还不赶快来体验!!!
我们潮水一样节节败退,然后被俘。他们管我叫同志,给我吃给我喝。他们让我去劝降。死的人够多了,都是中国人,你劝劝你的兄弟们吧。好。我去。劝了一个又一个。有成功的,有成仁的。然后我遇见了阿译。他和我的团座一样有囤物癖。我能理解。白菜猪肉炖粉条现在只剩下我们俩。偌大的王国,没有领袖,人都走散了。
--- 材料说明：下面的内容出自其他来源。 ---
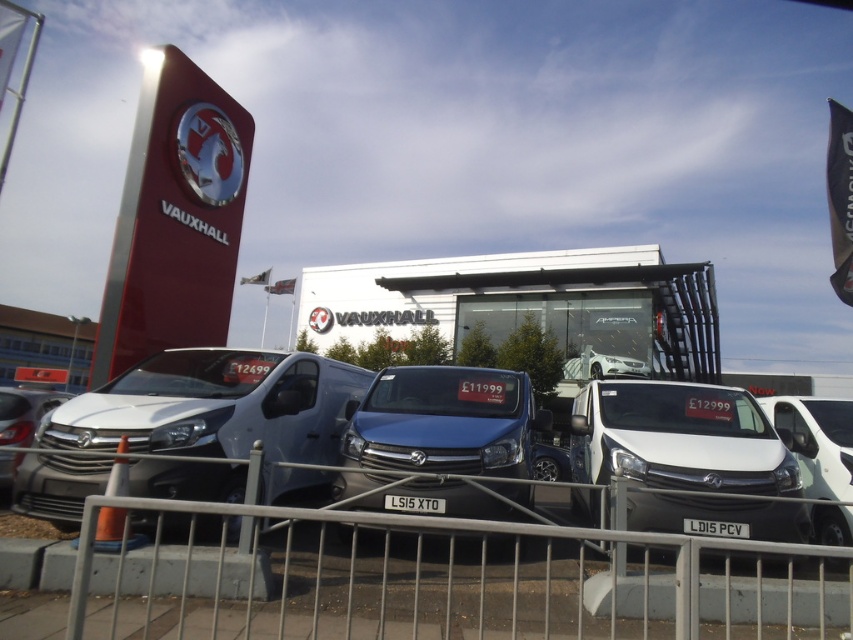 Question: Does metallic gray fence at center come behind white glossy van at center?

Choices:
 (A) no
 (B) yes

Answer: (A)

Question: Does white glossy van at center have a smaller size compared to white matte van at center?

Choices:
 (A) no
 (B) yes

Answer: (A)

Question: Which point is closer to the camera taking this photo?

Choices:
 (A) (621, 548)
 (B) (55, 432)
 (C) (712, 532)
 (D) (839, 529)

Answer: (A)

Question: Which of the following is the farthest from the observer?

Choices:
 (A) (646, 422)
 (B) (521, 492)
 (C) (332, 550)

Answer: (A)

Question: Estimate the real-world distances between objects in this image. Which object is farther from the white glossy van at center?

Choices:
 (A) white matte van at center
 (B) matte silver van at center

Answer: (B)

Question: Considering the relative positions of metallic gray fence at center and white matte van at center in the image provided, where is metallic gray fence at center located with respect to white matte van at center?

Choices:
 (A) left
 (B) right

Answer: (A)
他问起死啦死啦的近况。可我已经很久没有他的音讯了。小龙越来越像少年,死啦死啦就越来越像一个记忆衰退的老年痴呆患者。中间清醒的两次,记忆已经跳跃性从沙盘大战退步到庭审。再这样下去,他会忘记虞啸卿,但我作为假团座的副官,传令官和翻译官,还在他记忆的三米以内。我有点庆幸早于虞啸卿在缅甸认识他,尽管当时我百般不情愿。
我问阿译知道虞啸卿现在在哪吗?这对我很重要。劝降了他,不光能大幅度降低伤亡,而且我还想赶在死啦死啦完全消失前和他告别。阿译不清楚,但给了我张立宪的位置。张立宪在的地方必定离虞啸卿不远,而且离小醉更近。我和他告别,转身听见一声沉闷的枪声。我,孟烦了,现在是川军团唯一的余孽。
费了很大功夫后,我终于找到了张立宪。小醉和他在一起过得很好。张立宪知道我的意图,没等我废嘴皮子就同意了。我这才放下心来,问起死啦死啦。他反倒支支吾吾起来。
我想对所有人破口大骂,尤其是虞啸卿。他本可以把死啦死啦安置在一个远离战事的地方,但他一直把人带在自己身边。我知道,是我我也会这样选择。当你的爱人正在消逝,你怎么会舍得错过他出现的一分一秒?
可是如此混乱的战场,一个掉进人堆里的家伙就像空气中的粉尘一样,看得见却识不出抓不到。等我骂够了,打够了。张立宪告诉我,他是有预谋的,他骗过了我们所有人。
自从小龙走失后,军座发了疯一样找,样子不亚于亲手砍了胞弟那次。他甚至和赤色那边临时停止了作战。手下人早就人心溃散,不想打了,也好借机苟延残喘。对面以为虞大铁血终于动摇了,于是派人来和谈,被挡回去两次。第三次,虞啸卿接见了他们。
虞啸卿在军中翻遍了没有找到死啦死啦的踪迹。或者说那个人现在并不是死啦死啦,也不是龙文章,他用回了爹娘给的名字。他用从虞啸卿那搜刮的衣物和武器,好好把自己打扮了一下。狐假虎威,坑蒙拐骗,随机应变的招魂家小子鸟一样飞出了牢笼,飞到了对面。意识到这点的虞啸卿立刻要求红方交出人来,至于拿什么条件来交换,也许是一个足以把军长送上军事法庭的秘密。
不论红方多想促成这次和谈,最后都失败了。没人抓得到那个神棍。他就像一条光溜溜的泥鳅一样,在泥巴里窜行。这浑水一样的战场是老兵油子最好的烟幕弹。红方后来才发觉不对劲的。有人上报,疑似有奸细混了进来。那人被抓住的时候穿着国军的衣服。我方同志和他交谈。他坐在地上一把鼻涕一把泪地诉苦,说爹死了后,自己被国军抓了壮丁。他不想打仗,想回去侍奉老娘。周围的人听得擦起了眼泪,但谨慎起见,还是要留他观察一阵子。所以他脱下了军装,换上老百姓的衣服。这更是泥牛入海。自此他的踪迹再没人知道。